Lacy Smith @mahealani.hauata

Lacy Smith Testimonial for Liana Shanti

I’ve written different variations of this story over the past 6 months but have realized this will forever be an evolving list of gratitude. I wanted to express what my teacher, Liana Shanti, means to me, who she is, what she’s done for me and others.

She is more than a teacher, she is pure unconditional love in human form. She is empowerment, light, peace, and raw TRUTH. She has taught me that through connecting with the true Jesus and the Divine that I can find myself again.

She taught me I was not responsible for my pain and trauma but I was accountable for healing from it. She taught me that it was my God given right to live a life full of peace and joy and to accept nothing less than that for myself. From 19-36yrs old I spent my time drowning out pain.

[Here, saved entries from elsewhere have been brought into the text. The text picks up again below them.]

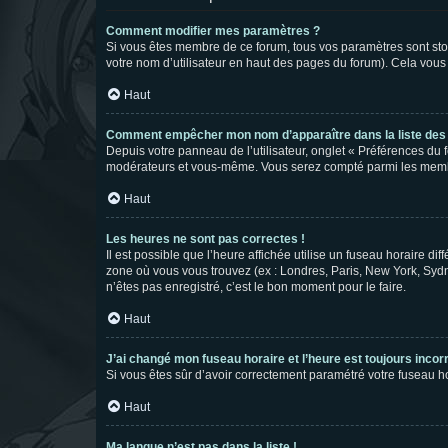
Comment modifier mes paramètres ?
Si vous êtes membre de ce forum, tous vos paramètres sont st
votre nom d’utilisateur en haut des pages du forum). Cela vous
Haut
Comment empêcher mon nom d’apparaître dans la liste de
Depuis votre panneau de l’utilisateur, onglet « Préférences du 
modérateurs et vous-même. Vous serez compté parmi les membr
Haut
Les heures ne sont pas correctes !
Il est possible que l’heure affichée utilise un fuseau horaire d
zone où vous vous trouvez (ex : Londres, Paris, New York, Syd
n’êtes pas enregistré, c’est le bon moment pour le faire.
Haut
J’ai changé mon fuseau horaire et l’heure est toujours incorr
Si vous êtes sûr d’avoir correctement paramétré votre fuseau hor
Haut
Ma langue n’est pas dans la liste !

I spent 17 years binge drinking. Making very dangerous choices. Then 9 years ago I met someone I trauma bonded with and was introduced to weed, MDMA, and psychedelics. I lost all boundaries.

Reckless behavior. Drinking till I didn’t remember. Smoking until I didn’t remember. Drinking and smoking to not think about the hangover and ignorant comments I made the night before. I hated myself. I suffered from severe anxiety, sleep paralysis, anger and rage.

My diet was terrible because I had already made irresponsible decisions so what difference did it make at that point. I was destroying my body inside out. I was destroying my soul from the inside out.

I was running and hiding from so much pain and trauma from my childhood. I had a malignant narcissistic mother who projected all her pain onto me and abused me in every sense. I had a father who let his ego run his life and mine and also sexually abused me. I was running and hiding from the sheer anger I had from having cancer at 19 and being unable to have children. I was enslaved to a victim mentality.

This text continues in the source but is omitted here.